Assigned task:
If a record contains a picture, leave the picture out and transcribe everything else exactly.

Material for this exercise:

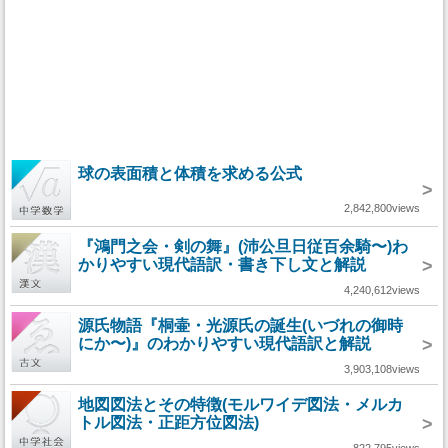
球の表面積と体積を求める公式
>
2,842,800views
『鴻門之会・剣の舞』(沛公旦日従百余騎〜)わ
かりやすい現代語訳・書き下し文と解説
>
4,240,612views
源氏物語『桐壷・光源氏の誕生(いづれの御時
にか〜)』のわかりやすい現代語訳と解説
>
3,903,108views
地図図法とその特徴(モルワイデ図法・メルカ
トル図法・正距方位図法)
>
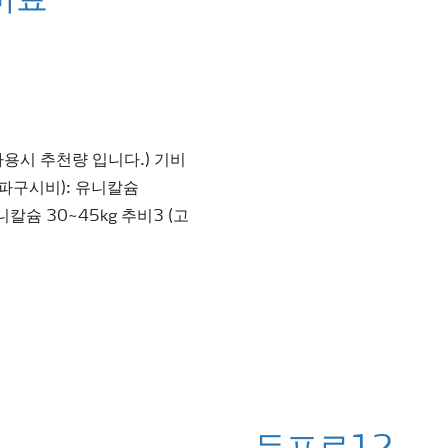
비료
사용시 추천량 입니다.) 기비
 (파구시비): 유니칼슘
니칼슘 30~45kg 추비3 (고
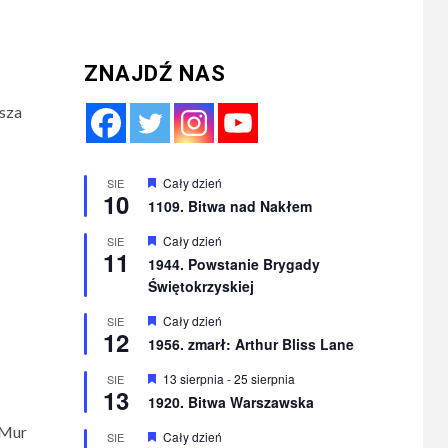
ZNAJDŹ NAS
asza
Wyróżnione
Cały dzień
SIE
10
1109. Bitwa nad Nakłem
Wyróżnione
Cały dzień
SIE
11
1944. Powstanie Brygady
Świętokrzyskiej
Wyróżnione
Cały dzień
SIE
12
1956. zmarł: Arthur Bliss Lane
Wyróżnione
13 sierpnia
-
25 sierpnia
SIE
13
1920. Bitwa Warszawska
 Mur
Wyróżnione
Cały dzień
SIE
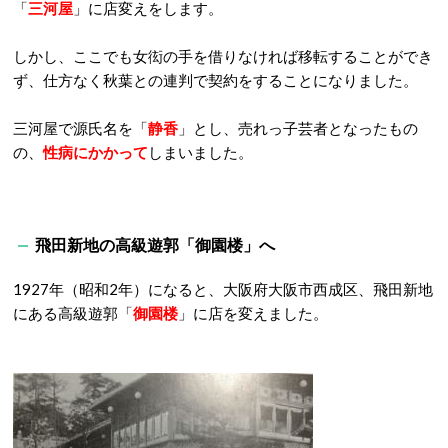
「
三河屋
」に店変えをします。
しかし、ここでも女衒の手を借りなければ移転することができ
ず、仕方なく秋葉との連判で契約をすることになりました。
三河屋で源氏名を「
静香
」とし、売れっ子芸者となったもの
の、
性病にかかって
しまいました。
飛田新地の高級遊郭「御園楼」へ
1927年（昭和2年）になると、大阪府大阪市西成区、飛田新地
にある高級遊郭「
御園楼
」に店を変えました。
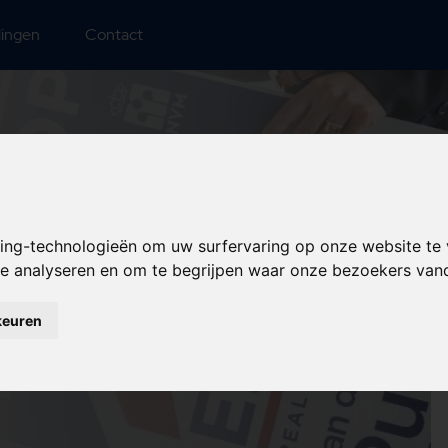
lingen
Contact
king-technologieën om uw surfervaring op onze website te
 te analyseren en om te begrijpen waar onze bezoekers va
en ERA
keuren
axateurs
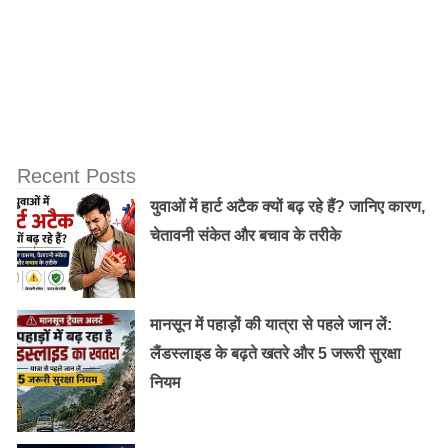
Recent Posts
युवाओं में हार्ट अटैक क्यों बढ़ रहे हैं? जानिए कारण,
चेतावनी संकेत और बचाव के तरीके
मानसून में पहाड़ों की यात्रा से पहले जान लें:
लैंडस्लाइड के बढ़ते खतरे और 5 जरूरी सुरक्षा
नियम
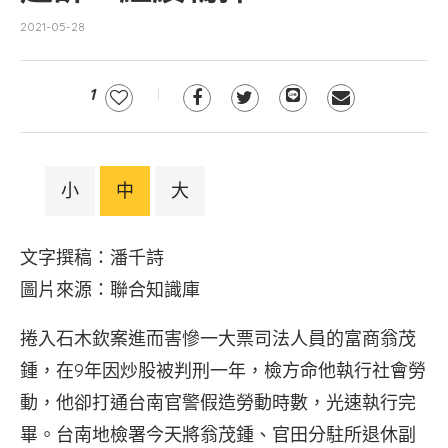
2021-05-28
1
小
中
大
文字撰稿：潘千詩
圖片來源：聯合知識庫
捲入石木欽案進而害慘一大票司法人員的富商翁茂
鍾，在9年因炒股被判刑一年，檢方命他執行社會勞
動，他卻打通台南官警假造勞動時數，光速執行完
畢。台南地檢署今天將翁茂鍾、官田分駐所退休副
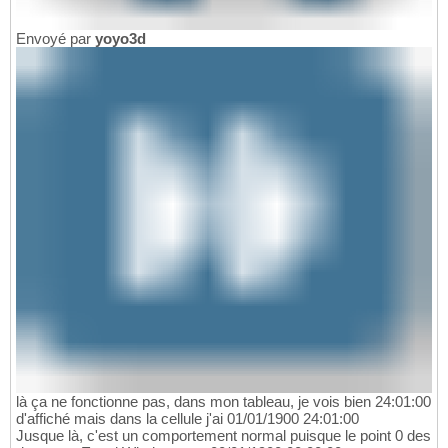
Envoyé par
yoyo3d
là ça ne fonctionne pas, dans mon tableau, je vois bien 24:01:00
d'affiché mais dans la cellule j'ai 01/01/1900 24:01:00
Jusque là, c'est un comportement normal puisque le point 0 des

Answer below:
球の表面積と体積を求める公式
>
2,842,800views
『鴻門之会・剣の舞』(沛公旦日従百余騎〜)わ
かりやすい現代語訳・書き下し文と解説
>
4,240,612views
源氏物語『桐壷・光源氏の誕生(いづれの御時
にか〜)』のわかりやすい現代語訳と解説
>
3,903,108views
地図図法とその特徴(モルワイデ図法・メルカ
トル図法・正距方位図法)
>
비료
사용시 추천량 입니다.) 기비
 (파구시비): 유니칼슘
니칼슘 30~45kg 추비3 (고
ZNAJDŹ NAS
asza
Wyróżnione
Cały dzień
SIE
10
1109. Bitwa nad Nakłem
Wyróżnione
Cały dzień
SIE
11
1944. Powstanie Brygady
Świętokrzyskiej
Wyróżnione
Cały dzień
SIE
12
1956. zmarł: Arthur Bliss Lane
Wyróżnione
13 sierpnia
-
25 sierpnia
SIE
13
1920. Bitwa Warszawska
 Mur
Wyróżnione
Cały dzień
SIE
「
三河屋
」に店変えをします。
しかし、ここでも女衒の手を借りなければ移転することができ
ず、仕方なく秋葉との連判で契約をすることになりました。
三河屋で源氏名を「
静香
」とし、売れっ子芸者となったもの
の、
性病にかかって
しまいました。
飛田新地の高級遊郭「御園楼」へ
1927年（昭和2年）になると、大阪府大阪市西成区、飛田新地
にある高級遊郭「
御園楼
」に店を変えました。
lingen
Contact
king-technologieën om uw surfervaring op onze website te
 te analyseren en om te begrijpen waar onze bezoekers va
en ERA
keuren
axateurs
Recent Posts
युवाओं में हार्ट अटैक क्यों बढ़ रहे हैं? जानिए कारण,
चेतावनी संकेत और बचाव के तरीके
मानसून में पहाड़ों की यात्रा से पहले जान लें:
लैंडस्लाइड के बढ़ते खतरे और 5 जरूरी सुरक्षा
नियम
2021-05-28
1
小
中
大
文字撰稿：潘千詩
圖片來源：聯合知識庫
捲入石木欽案進而害慘一大票司法人員的富商翁茂
鍾，在9年因炒股被判刑一年，檢方命他執行社會勞
動，他卻打通台南官警假造勞動時數，光速執行完
畢。台南地檢署今天將翁茂鍾、官田分駐所退休副
Envoyé par
yoyo3d
là ça ne fonctionne pas, dans mon tableau, je vois bien 24:01:00
d'affiché mais dans la cellule j'ai 01/01/1900 24:01:00
Jusque là, c'est un comportement normal puisque le point 0 des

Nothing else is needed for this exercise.